Lumenis develops medical devices that are mainly based on lasers. It has three divisions: medical aesthetics; laser surgery, and ophthalmology. It was founded in 1991 as ESC by Dr. Shimon Eckhouse, and subsequently went through several upheavals, including a change in management following a hostile takeover, an IPO on Nasdaq in 1996, and delisting in 2006, following heavy losses. The buyers who took Lumenis private were VPartners (which owned 45.3% of the company at the end of 2012) and XT Investments (34.9%), after they acquired control of the company at a value of $280 million. The IPO may include an offer to sell, depending on demand.

VPartners and XT Investments rebuilt Lumenis as a private company, at first under CEO Dov Ofer, and in the past year, under his successor, Tzipi Ozer-Armon, who previously served as an executive at Teva Pharmaceutical Industries Ltd. (NYSE: TEVA; TASE: TEVA) and SanDisk Corporation(Nasdaq:SNDK).

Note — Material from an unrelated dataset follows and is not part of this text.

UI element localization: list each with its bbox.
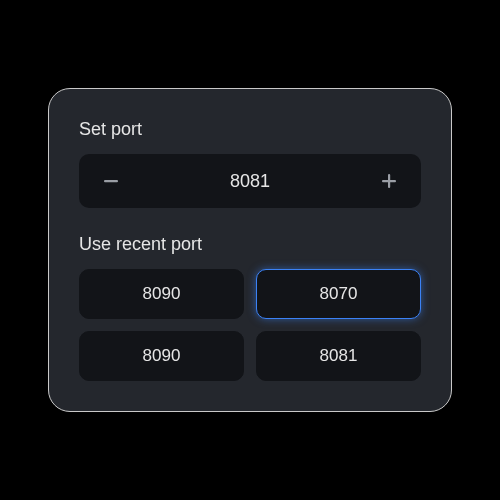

As part of a financing round in 2009,  Agate Medical Investments LP and Sky Fund invested in Lumenis. Other investors include Anglo-American Veritas Ltd., MedMax, Nitzanim Venture Fund, Medica Venture Partners, and Goldman Sachs.

Lumenis’s recovery included a joint marketing agreement for invasive surgical devices for the digestive tract with Boston Scientific Inc. (NYSE: BSX), which is also the company’s major customer and distributor of its products in Japan. Lumenis says that this agreement is an important source of income.

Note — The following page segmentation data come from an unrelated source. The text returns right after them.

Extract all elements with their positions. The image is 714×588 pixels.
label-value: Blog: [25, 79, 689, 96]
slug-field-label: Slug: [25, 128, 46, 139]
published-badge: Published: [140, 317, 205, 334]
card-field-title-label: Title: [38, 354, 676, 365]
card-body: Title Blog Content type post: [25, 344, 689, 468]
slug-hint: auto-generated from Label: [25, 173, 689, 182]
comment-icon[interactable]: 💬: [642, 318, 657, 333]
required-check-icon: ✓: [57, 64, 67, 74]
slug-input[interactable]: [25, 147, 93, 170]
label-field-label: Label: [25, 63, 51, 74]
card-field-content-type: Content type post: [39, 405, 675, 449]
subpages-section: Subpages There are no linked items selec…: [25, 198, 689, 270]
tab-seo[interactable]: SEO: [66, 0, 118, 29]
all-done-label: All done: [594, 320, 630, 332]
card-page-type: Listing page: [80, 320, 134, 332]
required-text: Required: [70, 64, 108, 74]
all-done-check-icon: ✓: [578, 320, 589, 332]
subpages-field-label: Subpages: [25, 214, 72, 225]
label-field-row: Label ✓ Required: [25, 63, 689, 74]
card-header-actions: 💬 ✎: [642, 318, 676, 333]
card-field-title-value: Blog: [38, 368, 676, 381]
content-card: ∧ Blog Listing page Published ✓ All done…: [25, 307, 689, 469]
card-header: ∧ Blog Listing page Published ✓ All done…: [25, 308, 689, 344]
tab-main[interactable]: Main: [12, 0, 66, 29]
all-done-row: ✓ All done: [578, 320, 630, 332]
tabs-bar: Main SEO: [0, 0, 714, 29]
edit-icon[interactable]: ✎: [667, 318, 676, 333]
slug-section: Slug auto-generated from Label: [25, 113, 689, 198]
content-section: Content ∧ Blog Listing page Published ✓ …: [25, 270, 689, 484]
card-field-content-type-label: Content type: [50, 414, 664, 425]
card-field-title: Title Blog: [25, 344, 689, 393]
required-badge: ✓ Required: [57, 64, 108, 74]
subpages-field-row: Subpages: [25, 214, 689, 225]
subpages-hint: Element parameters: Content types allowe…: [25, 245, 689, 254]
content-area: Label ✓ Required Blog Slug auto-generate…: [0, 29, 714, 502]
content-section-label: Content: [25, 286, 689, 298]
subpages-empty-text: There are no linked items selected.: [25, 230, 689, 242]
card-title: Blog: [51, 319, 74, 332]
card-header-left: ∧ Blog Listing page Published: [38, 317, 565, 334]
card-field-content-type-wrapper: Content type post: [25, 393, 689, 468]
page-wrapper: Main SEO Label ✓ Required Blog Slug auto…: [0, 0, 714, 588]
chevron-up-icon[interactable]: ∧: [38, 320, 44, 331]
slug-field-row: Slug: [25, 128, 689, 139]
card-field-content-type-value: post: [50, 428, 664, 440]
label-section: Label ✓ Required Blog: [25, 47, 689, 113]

The aesthetics market, which accounts for an important part of Lumenis’s revenue, has been struggling since the economic crisis in 2007-09, and many Asian competitors entered the sector. Lumenis was nonetheless able to enter new markets, neutralizing some of the blow. In 2012, 32% of sales were in the US, 30% in China and the Asia-Pacific region, 17% in Europe, the Middle East and Africa (although less than 1% in Israel), and 16% in Japan. The company has 160 distribution agreements and 310 direct sales staff.

At the end of 2012, surgical devices were the company’s biggest activity, 38% of the total, followed by aesthetic devices at 36%, and ophthalmic devices at 25%. Surgical devices have increased as a proportion of the company’s business at the expense of aesthetic devices.